Es ist ein alter Konflikt. Die Eskalation hatte ihren Anfang genommen, als die Ultra-Gruppierung „Wilde Horde“ im Dezember 2016 ihr 20-jähriges Bestehen mit einer Choreografie auf der Südtribüne beging. Was die Fans zeigten, war jedoch in entscheidenden Details eine andere – sie präsentierten etwa ein Schwein mit Polizeimütze sowie die Zahlenkombination 1312, was für die Parole ACAB steht und „All Cops are Bastards“ („Alle Polizisten sind Bastarde“) bedeutet und bei der Polizei nicht gerade als Bubenstreich ankam. Zudem war der Angriff Kölner Ultras auf einen Mönchengladbacher Fanbus abgebildet. Die Polizei ermittelte damals gegen FC-Mitarbeiter, FC-Präsident Werner Spinner musste sich beim Polizeipräsidenten in Anwesenheit der Staatsanwaltschaft äußern, schließlich stand auch er als Veranstalter die Verantwortung. Die Ermittlungen wurden damals eingestellt, weil die FC-Vertreter glaubhaft machen konnten, dass sie nichts von den gewaltverherrlichenden Teilen der Choreografie gewusst hatten.

Belgische Pioniere

Die FC-Fans aus Ostbelgien werden damit die erste Choreografie nach Abschaffung der Klausel präsentieren.
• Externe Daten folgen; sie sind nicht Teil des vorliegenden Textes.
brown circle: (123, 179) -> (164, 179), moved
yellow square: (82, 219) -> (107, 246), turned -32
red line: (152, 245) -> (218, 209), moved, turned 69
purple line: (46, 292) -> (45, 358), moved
Der Fanklub gehört zu den größten, viele Mitglieder sind passionierte Auswärtsfahrer und haben durchaus Kontakte in die Aktive Fanszene. Allerdings verstehen sich die Belgier als Familienfanklub, was die Angelegenheit für den 1. FC Köln weniger knifflig macht. Denn offenbar ist die Aussicht, dass die Ostbelgier anlässlich ihrer Geburtstags-Choreografie die Polizei verunglimpfen oder im großen Rahmen die nächste Runde in der Beleidigung Dietmar Hopps einläuten, sehr gering.